The son of a lecturer said that the most helpful subject was basic math, which he had never learned at school. In the recent state university entrance examination many questions were based on basic math. Another advantage of taking a course at BSA was that he was intensively drilled to answer a lot of questions in a short period of time, he added.

Concurring with Yohanes, the headmaster of the SMUN 3 state senior high school in Yogyakarta, Nursisto, stressed that tutoring was quite useful in helping students get a good grasp of the subjects they were studying.

Meanwhile, the deputy principal of Yogyakarta's SMUN 1 state senior high school, Sidi Hartono, said that tutoring could boost the students' desire to study.

Despite the advantages of tutoring, it is quite appropriate to enquire why it is necessary at all.
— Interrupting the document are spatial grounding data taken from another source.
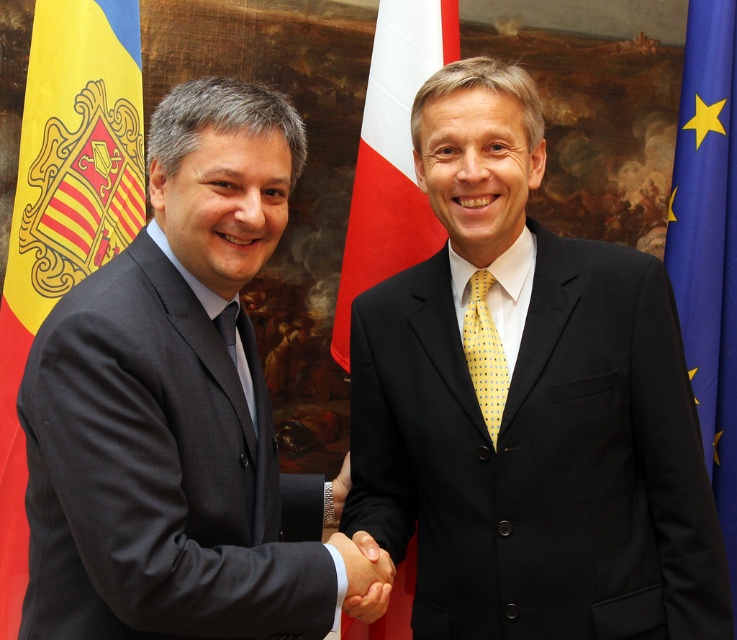 You are standing in the room where the handshake is taking place. There is a point at coordinate (708, 243). What object is located at that point?

The point at coordinate (708, 243) corresponds to the blue fabric flag at right.

You are standing in the room where the handshake is taking place. You want to walk from the point at coordinates point (461, 340) to the point at coordinates point (349, 481). Which direction should you move in to get there?

You should move towards the direction away from the viewer since point (349, 481) is further away than point (461, 340).

Based on the photo, you are a photographer at the event and want to capture a clear photo of the black leather wristband at center without the blue fabric flag at right blocking it. What should you do?

Move to the left side so that the black leather wristband at center is no longer behind the blue fabric flag at right. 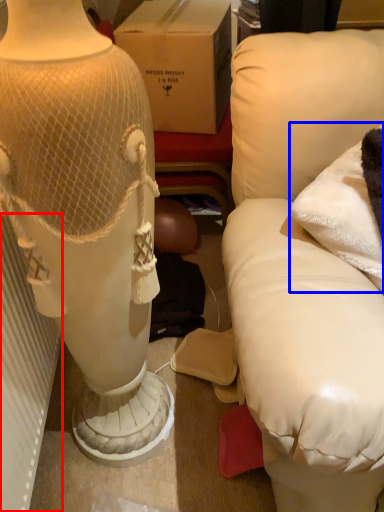 Question: Which point is closer to the camera, radiator (highlighted by a red box) or pillow (highlighted by a blue box)?

Choices:
 (A) radiator
 (B) pillow

Answer: (A) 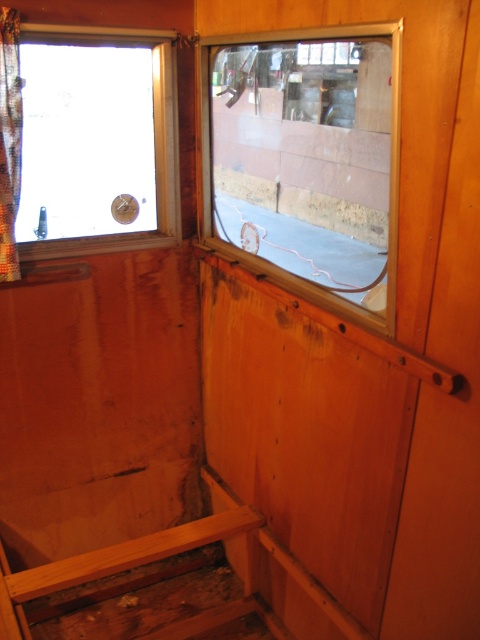 You are standing inside the wooden cabin and want to look outside through the clear glass window at center. Where should you position yourself to see the window?

You should position yourself near the center of the cabin because the clear glass window at center is located at point (307,157), which is centrally positioned in the space.

You are a painter who needs to place a ladder between the clear glass window at center and the clear glass window at upper left. The ladder is 6 feet long. Will the ladder fit between them?

The distance between the clear glass window at center and the clear glass window at upper left is 5.73 feet, so the ladder that is 6 feet long will fit between them since it is slightly longer than the distance between the windows.

You are inside the cabin and want to let in more natural light. Which window, the clear glass window at center or the clear glass window at upper left, should you open to achieve this?

The clear glass window at upper left is higher up, so opening it would allow more natural light to enter from above, while the clear glass window at center is lower and might be obstructed by the curtain. However, since the clear glass window at center is below the one at upper left, opening both could maximize light intake. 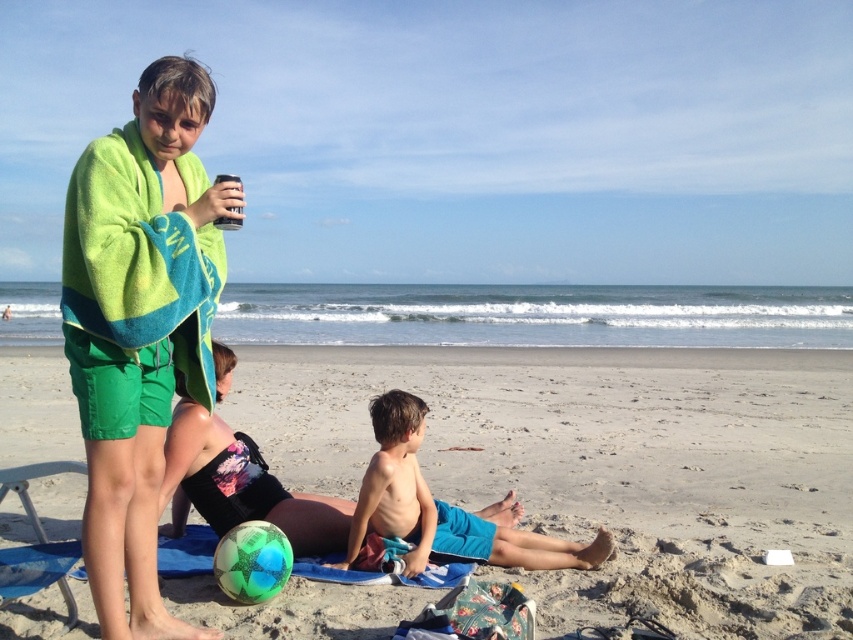 You are a photographer taking a photo of the smooth skin boy at center and the black plastic can at upper center. Which object appears wider in the photo?

The black plastic can at upper center appears wider than the smooth skin boy at center because it has a greater width according to the description.

You are a photographer trying to capture a photo of the smooth skin boy at center and the black plastic can at upper center. If you want to ensure both subjects are in focus, which one should you focus on first considering their sizes?

The smooth skin boy at center has a smaller size compared to the black plastic can at upper center, so you should focus on the black plastic can at upper center first since it is larger and more prominent in the frame.

You are a photographer positioned at the center of the beach scene. You want to capture a closeup shot of the black fabric bikini bottom at lower left. Based on its coordinates, will it appear in the left half of your camera frame?

The black fabric bikini bottom at lower left is located at point 0.783 on the x and 0.413 on the y axis. Since 0.783 is greater than 0.5, it is positioned in the right half of the frame, so it won not appear in the left half of your camera frame. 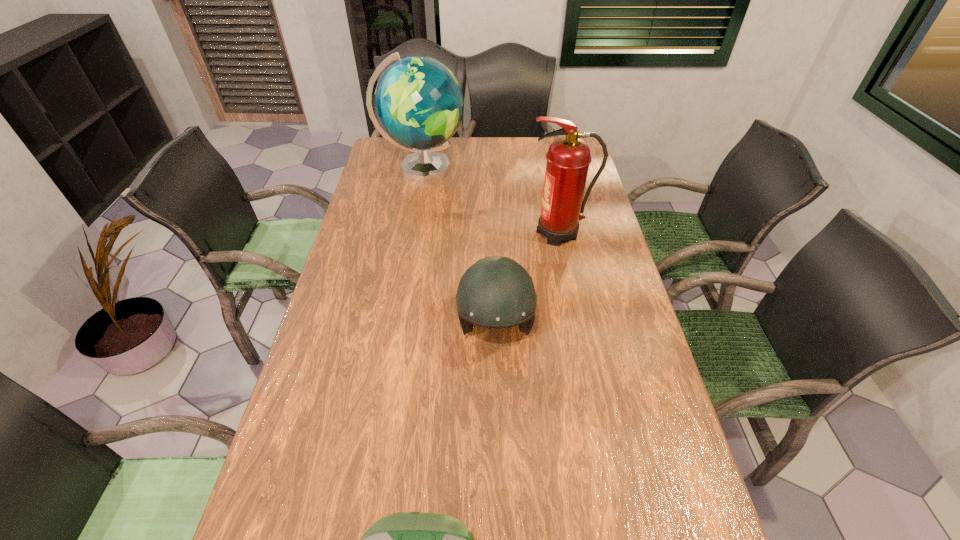 What are the coordinates of `object that is at the left edge` in the screenshot? It's located at (419, 104).

Where is `object that is at the right edge`? object that is at the right edge is located at coordinates (568, 158).

Image resolution: width=960 pixels, height=540 pixels. Find the location of `object present at the far left corner`. object present at the far left corner is located at coordinates (419, 104).

The height and width of the screenshot is (540, 960). In order to click on free location at the far edge in this screenshot , I will do `click(490, 166)`.

The image size is (960, 540). I want to click on vacant point at the left edge, so click(x=294, y=491).

You are a GUI agent. You are given a task and a screenshot of the screen. Output one action in this format:
    pyautogui.click(x=<x>, y=<y>)
    Task: Click on the free space at the right edge
    
    Given the screenshot: What is the action you would take?
    pyautogui.click(x=590, y=246)

At what (x,y) coordinates should I click in order to perform the action: click on the closest object to the farther football helmet. Please return your answer as a coordinate pair (x, y). Looking at the image, I should click on (568, 158).

Image resolution: width=960 pixels, height=540 pixels. Identify the location of object that can be found as the closest to the globe. (568, 158).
One may rightfully suspect that the students generally do not get enough from school to enable them to successfully sit the university entrance examination.

An educational observer and practitioner, Darmaningtyas, said he believed that courses providing tutoring for pre-university tests were needed because of the generally poor educational system applied in schools.

He said that one reason for this poor system was the low qualifications of the teachers. Understandably, the quality of the students' education was also low, said Darmaningtyas, the author of Education during and after crisis: Evaluation of education during a crisis.

On this score, Adam Primaskara, general manager of Primagama -- an institution providing pre-university tutoring with 57 branches in 25 provinces across the country -- said that such courses provided things that schools failed to give to their students.

"Not every school teaches program in the national curriculum properly to the students. In the regions especially, teachers are only concerned with reaching the teaching targets," said Adam.

So, as Yudi S. Hono, director of BSA, said, these pre- university courses have been established to promote students' academic capabilities.

Sidi agreed Adam's opinion saying schools generally dealt with concept and seemed to forget to teach the students how to solve problems. "We only give the students what they should have got at school."

Improve curriculum

The rector of Yogyakarta State University, Suyanto, writing in Reflections on and reform of education in Indonesia entering the second millennium", a book he co-authored with Jihad Hisyam, said the curriculum in general senior secondary schools tended to impart many things to the students on a very superficial level.

There is a tendency for students only to receive knowledge and comprehension, but they are not taught the abilities to analyze, synthesize and evaluate things. As a result, senior secondary school leavers will generally find it difficult to answer problems in the state university entrance examination.

A closer study of this will show that generally senior secondary school leavers feel the need to join pre-university courses prior to taking the university entrance test because they need to be drilled to answer problems quickly and correctly, something that they have never been trained to do in the schools.

It is understandable, therefore, that the participants in pre- university courses comprise not only mediocre students but also students from respected schools.

In Yogyakarta, for example, many students from good schools join these courses. A teacher at De Britto senior high school, who requested anonymity, said that many of the third graders in his school joined pre-university courses.

In this regard, Sidi Hartono said that about half of the 240 third graders in his school had also joined such courses, while Nursisto claimed that about 70 percent of the third graders in his school availed of pre-university tutoring outside the school.

While some students may really need pre-university courses, others join the courses simply because they have been persuaded to do so by aggressive advertising. Many senior high school graduates believe that joining a pre-university course is essential. "If we don't join this course, it's sort of like something is missing," said Sahana.

He said that some students joined these courses only for the prestige involved, or simply to find a new girlfriend.

The fact that many students from respected senior high schools join pre-university courses is cause for concern, said Darmaningtyas, adding that if this trend continued, it would mean that the schools would become subordinate to the courses, rather than the other way around.

Therefore, he proposed that the government improve the school curriculum. Schools must give ample room and time for logical explorations on the part of the students. Besides, "We must immediately return to Law No. 4/1950 on national education and teaching as this provided greater autonomy and diversity in education," he added.